### WHAT TO WORK ON
Repeat the listing exactly. Any picture in it should be left out of the copy.
-*-
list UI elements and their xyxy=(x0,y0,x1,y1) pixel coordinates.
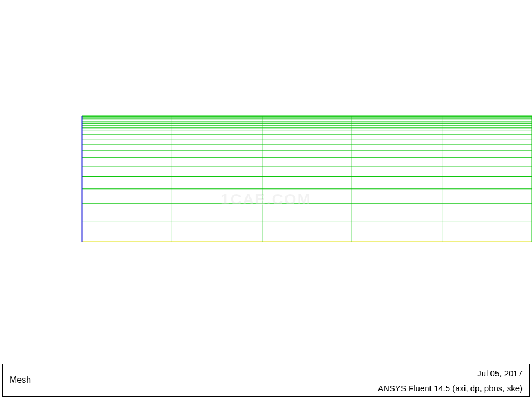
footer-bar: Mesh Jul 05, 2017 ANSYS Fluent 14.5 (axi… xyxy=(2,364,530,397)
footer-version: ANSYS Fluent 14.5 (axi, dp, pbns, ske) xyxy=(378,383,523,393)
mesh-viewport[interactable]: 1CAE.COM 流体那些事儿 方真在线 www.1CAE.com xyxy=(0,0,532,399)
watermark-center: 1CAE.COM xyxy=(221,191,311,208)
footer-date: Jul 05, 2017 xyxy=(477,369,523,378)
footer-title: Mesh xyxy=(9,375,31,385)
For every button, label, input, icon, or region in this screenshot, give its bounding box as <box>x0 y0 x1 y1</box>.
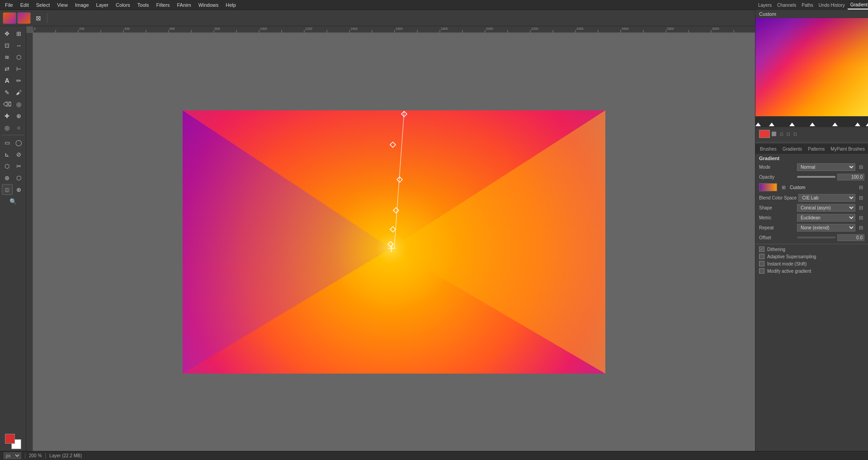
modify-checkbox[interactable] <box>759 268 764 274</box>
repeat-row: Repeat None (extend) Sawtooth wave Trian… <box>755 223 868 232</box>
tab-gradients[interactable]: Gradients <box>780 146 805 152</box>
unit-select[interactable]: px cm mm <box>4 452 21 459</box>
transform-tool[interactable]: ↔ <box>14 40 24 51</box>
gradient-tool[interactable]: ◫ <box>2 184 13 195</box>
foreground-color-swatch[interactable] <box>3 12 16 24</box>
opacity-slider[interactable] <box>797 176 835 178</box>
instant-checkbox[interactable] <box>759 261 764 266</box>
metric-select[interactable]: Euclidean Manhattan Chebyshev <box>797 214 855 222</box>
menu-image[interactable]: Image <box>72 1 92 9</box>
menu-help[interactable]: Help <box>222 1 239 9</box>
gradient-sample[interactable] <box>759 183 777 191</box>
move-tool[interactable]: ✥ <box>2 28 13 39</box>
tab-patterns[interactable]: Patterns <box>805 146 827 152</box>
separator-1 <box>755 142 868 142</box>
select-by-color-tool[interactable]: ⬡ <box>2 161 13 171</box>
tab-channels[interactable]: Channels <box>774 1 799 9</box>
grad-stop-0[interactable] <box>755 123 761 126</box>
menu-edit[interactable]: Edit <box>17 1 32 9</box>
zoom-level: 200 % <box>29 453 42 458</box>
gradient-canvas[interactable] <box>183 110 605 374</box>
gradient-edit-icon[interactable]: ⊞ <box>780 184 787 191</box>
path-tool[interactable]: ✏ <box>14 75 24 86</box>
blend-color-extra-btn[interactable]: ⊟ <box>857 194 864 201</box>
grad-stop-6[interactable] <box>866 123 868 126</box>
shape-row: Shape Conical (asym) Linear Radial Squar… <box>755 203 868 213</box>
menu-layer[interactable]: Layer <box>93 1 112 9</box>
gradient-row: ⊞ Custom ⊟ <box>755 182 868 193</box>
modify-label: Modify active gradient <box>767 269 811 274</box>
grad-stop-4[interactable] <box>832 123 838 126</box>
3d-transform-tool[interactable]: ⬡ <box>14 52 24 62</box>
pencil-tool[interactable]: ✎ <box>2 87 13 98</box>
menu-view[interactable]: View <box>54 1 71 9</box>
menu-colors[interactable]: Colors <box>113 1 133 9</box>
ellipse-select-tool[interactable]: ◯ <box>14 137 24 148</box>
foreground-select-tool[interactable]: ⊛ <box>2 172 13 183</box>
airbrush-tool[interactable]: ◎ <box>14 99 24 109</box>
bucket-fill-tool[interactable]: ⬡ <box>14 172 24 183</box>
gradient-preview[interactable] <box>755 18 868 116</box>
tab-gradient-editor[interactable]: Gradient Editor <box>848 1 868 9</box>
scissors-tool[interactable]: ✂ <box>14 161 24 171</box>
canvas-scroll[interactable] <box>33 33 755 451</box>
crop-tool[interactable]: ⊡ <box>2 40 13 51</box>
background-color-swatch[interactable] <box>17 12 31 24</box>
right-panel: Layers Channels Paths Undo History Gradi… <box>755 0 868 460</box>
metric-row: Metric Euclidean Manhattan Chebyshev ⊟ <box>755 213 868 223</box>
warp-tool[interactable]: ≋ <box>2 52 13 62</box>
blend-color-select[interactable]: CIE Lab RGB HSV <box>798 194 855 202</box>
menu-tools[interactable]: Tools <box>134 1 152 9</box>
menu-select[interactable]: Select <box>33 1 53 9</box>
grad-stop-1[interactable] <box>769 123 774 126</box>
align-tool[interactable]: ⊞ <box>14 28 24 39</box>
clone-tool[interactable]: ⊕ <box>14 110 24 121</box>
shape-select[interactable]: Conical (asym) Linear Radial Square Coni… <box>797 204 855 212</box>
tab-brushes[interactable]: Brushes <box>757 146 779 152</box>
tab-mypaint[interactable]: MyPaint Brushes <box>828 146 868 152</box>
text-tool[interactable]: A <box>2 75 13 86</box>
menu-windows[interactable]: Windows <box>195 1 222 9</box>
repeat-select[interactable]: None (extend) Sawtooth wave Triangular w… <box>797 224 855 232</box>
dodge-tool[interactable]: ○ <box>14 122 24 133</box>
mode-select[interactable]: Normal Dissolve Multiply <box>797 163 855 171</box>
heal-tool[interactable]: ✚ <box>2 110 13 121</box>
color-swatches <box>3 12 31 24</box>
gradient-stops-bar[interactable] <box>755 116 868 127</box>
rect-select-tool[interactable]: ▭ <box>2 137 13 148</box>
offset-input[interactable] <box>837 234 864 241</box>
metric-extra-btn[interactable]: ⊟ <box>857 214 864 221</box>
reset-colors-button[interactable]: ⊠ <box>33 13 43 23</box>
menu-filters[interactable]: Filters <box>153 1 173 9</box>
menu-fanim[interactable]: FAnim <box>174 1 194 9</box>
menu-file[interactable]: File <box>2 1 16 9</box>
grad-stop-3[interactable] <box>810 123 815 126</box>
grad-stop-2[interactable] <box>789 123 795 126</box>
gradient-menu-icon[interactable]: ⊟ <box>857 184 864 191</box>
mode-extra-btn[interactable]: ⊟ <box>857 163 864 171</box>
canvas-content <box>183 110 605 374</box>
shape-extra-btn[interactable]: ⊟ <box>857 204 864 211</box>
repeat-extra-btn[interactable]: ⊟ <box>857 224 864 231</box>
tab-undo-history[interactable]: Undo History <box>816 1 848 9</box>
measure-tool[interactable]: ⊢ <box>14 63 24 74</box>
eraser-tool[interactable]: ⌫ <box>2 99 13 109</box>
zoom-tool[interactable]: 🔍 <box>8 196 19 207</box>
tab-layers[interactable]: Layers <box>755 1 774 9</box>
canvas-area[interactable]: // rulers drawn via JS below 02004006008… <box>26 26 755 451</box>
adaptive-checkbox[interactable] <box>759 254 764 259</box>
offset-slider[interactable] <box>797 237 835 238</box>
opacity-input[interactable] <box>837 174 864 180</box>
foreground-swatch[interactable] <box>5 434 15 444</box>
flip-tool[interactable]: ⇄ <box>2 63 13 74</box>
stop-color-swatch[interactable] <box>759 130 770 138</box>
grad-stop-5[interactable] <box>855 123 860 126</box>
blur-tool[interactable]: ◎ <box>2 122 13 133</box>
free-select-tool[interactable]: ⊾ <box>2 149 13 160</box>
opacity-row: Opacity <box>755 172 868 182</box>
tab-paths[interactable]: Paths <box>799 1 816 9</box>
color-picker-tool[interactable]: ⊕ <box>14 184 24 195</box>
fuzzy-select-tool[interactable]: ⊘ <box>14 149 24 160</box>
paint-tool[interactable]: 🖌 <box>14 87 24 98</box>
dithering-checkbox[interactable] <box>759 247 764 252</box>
-*-
### RESPONSE
list UI elements and their xyxy=(x0,y0,x1,y1) pixel coordinates.
footer-bar: Mesh Jul 05, 2017 ANSYS Fluent 14.5 (axi… xyxy=(2,364,530,397)
footer-version: ANSYS Fluent 14.5 (axi, dp, pbns, ske) xyxy=(378,383,523,393)
mesh-viewport[interactable]: 1CAE.COM 流体那些事儿 方真在线 www.1CAE.com xyxy=(0,0,532,399)
watermark-center: 1CAE.COM xyxy=(221,191,311,208)
footer-date: Jul 05, 2017 xyxy=(477,369,523,378)
footer-title: Mesh xyxy=(9,375,31,385)
For every button, label, input, icon, or region in this screenshot, give its bounding box as <box>x0 y0 x1 y1</box>.
modify-checkbox[interactable] <box>759 268 764 274</box>
repeat-row: Repeat None (extend) Sawtooth wave Trian… <box>755 223 868 232</box>
tab-gradients[interactable]: Gradients <box>780 146 805 152</box>
unit-select[interactable]: px cm mm <box>4 452 21 459</box>
transform-tool[interactable]: ↔ <box>14 40 24 51</box>
gradient-tool[interactable]: ◫ <box>2 184 13 195</box>
foreground-color-swatch[interactable] <box>3 12 16 24</box>
opacity-slider[interactable] <box>797 176 835 178</box>
instant-checkbox[interactable] <box>759 261 764 266</box>
metric-select[interactable]: Euclidean Manhattan Chebyshev <box>797 214 855 222</box>
menu-image[interactable]: Image <box>72 1 92 9</box>
menu-help[interactable]: Help <box>222 1 239 9</box>
gradient-sample[interactable] <box>759 183 777 191</box>
move-tool[interactable]: ✥ <box>2 28 13 39</box>
tab-patterns[interactable]: Patterns <box>805 146 827 152</box>
separator-1 <box>755 142 868 142</box>
select-by-color-tool[interactable]: ⬡ <box>2 161 13 171</box>
tab-channels[interactable]: Channels <box>774 1 799 9</box>
grad-stop-0[interactable] <box>755 123 761 126</box>
menu-edit[interactable]: Edit <box>17 1 32 9</box>
zoom-level: 200 % <box>29 453 42 458</box>
gradient-canvas[interactable] <box>183 110 605 374</box>
gradient-edit-icon[interactable]: ⊞ <box>780 184 787 191</box>
path-tool[interactable]: ✏ <box>14 75 24 86</box>
blend-color-extra-btn[interactable]: ⊟ <box>857 194 864 201</box>
grad-stop-6[interactable] <box>866 123 868 126</box>
shape-row: Shape Conical (asym) Linear Radial Squar… <box>755 203 868 213</box>
menu-layer[interactable]: Layer <box>93 1 112 9</box>
gradient-row: ⊞ Custom ⊟ <box>755 182 868 193</box>
modify-label: Modify active gradient <box>767 269 811 274</box>
grad-stop-4[interactable] <box>832 123 838 126</box>
3d-transform-tool[interactable]: ⬡ <box>14 52 24 62</box>
pencil-tool[interactable]: ✎ <box>2 87 13 98</box>
menu-view[interactable]: View <box>54 1 71 9</box>
menu-colors[interactable]: Colors <box>113 1 133 9</box>
ellipse-select-tool[interactable]: ◯ <box>14 137 24 148</box>
foreground-select-tool[interactable]: ⊛ <box>2 172 13 183</box>
airbrush-tool[interactable]: ◎ <box>14 99 24 109</box>
bucket-fill-tool[interactable]: ⬡ <box>14 172 24 183</box>
gradient-preview[interactable] <box>755 18 868 116</box>
tab-gradient-editor[interactable]: Gradient Editor <box>848 1 868 9</box>
scissors-tool[interactable]: ✂ <box>14 161 24 171</box>
canvas-scroll[interactable] <box>33 33 755 451</box>
crop-tool[interactable]: ⊡ <box>2 40 13 51</box>
background-color-swatch[interactable] <box>17 12 31 24</box>
right-panel: Layers Channels Paths Undo History Gradi… <box>755 0 868 460</box>
metric-row: Metric Euclidean Manhattan Chebyshev ⊟ <box>755 213 868 223</box>
warp-tool[interactable]: ≋ <box>2 52 13 62</box>
blend-color-select[interactable]: CIE Lab RGB HSV <box>798 194 855 202</box>
menu-tools[interactable]: Tools <box>134 1 152 9</box>
menu-select[interactable]: Select <box>33 1 53 9</box>
grad-stop-1[interactable] <box>769 123 774 126</box>
align-tool[interactable]: ⊞ <box>14 28 24 39</box>
clone-tool[interactable]: ⊕ <box>14 110 24 121</box>
shape-select[interactable]: Conical (asym) Linear Radial Square Coni… <box>797 204 855 212</box>
tab-brushes[interactable]: Brushes <box>757 146 779 152</box>
tab-mypaint[interactable]: MyPaint Brushes <box>828 146 868 152</box>
text-tool[interactable]: A <box>2 75 13 86</box>
menu-windows[interactable]: Windows <box>195 1 222 9</box>
repeat-select[interactable]: None (extend) Sawtooth wave Triangular w… <box>797 224 855 232</box>
dodge-tool[interactable]: ○ <box>14 122 24 133</box>
mode-select[interactable]: Normal Dissolve Multiply <box>797 163 855 171</box>
heal-tool[interactable]: ✚ <box>2 110 13 121</box>
color-swatches <box>3 12 31 24</box>
gradient-stops-bar[interactable] <box>755 116 868 127</box>
rect-select-tool[interactable]: ▭ <box>2 137 13 148</box>
offset-input[interactable] <box>837 234 864 241</box>
metric-extra-btn[interactable]: ⊟ <box>857 214 864 221</box>
reset-colors-button[interactable]: ⊠ <box>33 13 43 23</box>
menu-filters[interactable]: Filters <box>153 1 173 9</box>
menu-fanim[interactable]: FAnim <box>174 1 194 9</box>
menu-file[interactable]: File <box>2 1 16 9</box>
grad-stop-3[interactable] <box>810 123 815 126</box>
grad-stop-2[interactable] <box>789 123 795 126</box>
gradient-menu-icon[interactable]: ⊟ <box>857 184 864 191</box>
mode-extra-btn[interactable]: ⊟ <box>857 163 864 171</box>
canvas-content <box>183 110 605 374</box>
shape-extra-btn[interactable]: ⊟ <box>857 204 864 211</box>
repeat-extra-btn[interactable]: ⊟ <box>857 224 864 231</box>
tab-undo-history[interactable]: Undo History <box>816 1 848 9</box>
measure-tool[interactable]: ⊢ <box>14 63 24 74</box>
eraser-tool[interactable]: ⌫ <box>2 99 13 109</box>
zoom-tool[interactable]: 🔍 <box>8 196 19 207</box>
tab-layers[interactable]: Layers <box>755 1 774 9</box>
canvas-area[interactable]: // rulers drawn via JS below 02004006008… <box>26 26 755 451</box>
adaptive-checkbox[interactable] <box>759 254 764 259</box>
offset-slider[interactable] <box>797 237 835 238</box>
opacity-input[interactable] <box>837 174 864 180</box>
foreground-swatch[interactable] <box>5 434 15 444</box>
flip-tool[interactable]: ⇄ <box>2 63 13 74</box>
stop-color-swatch[interactable] <box>759 130 770 138</box>
grad-stop-5[interactable] <box>855 123 860 126</box>
blur-tool[interactable]: ◎ <box>2 122 13 133</box>
free-select-tool[interactable]: ⊾ <box>2 149 13 160</box>
opacity-row: Opacity <box>755 172 868 182</box>
tab-paths[interactable]: Paths <box>799 1 816 9</box>
color-picker-tool[interactable]: ⊕ <box>14 184 24 195</box>
fuzzy-select-tool[interactable]: ⊘ <box>14 149 24 160</box>
paint-tool[interactable]: 🖌 <box>14 87 24 98</box>
dithering-checkbox[interactable] <box>759 247 764 252</box>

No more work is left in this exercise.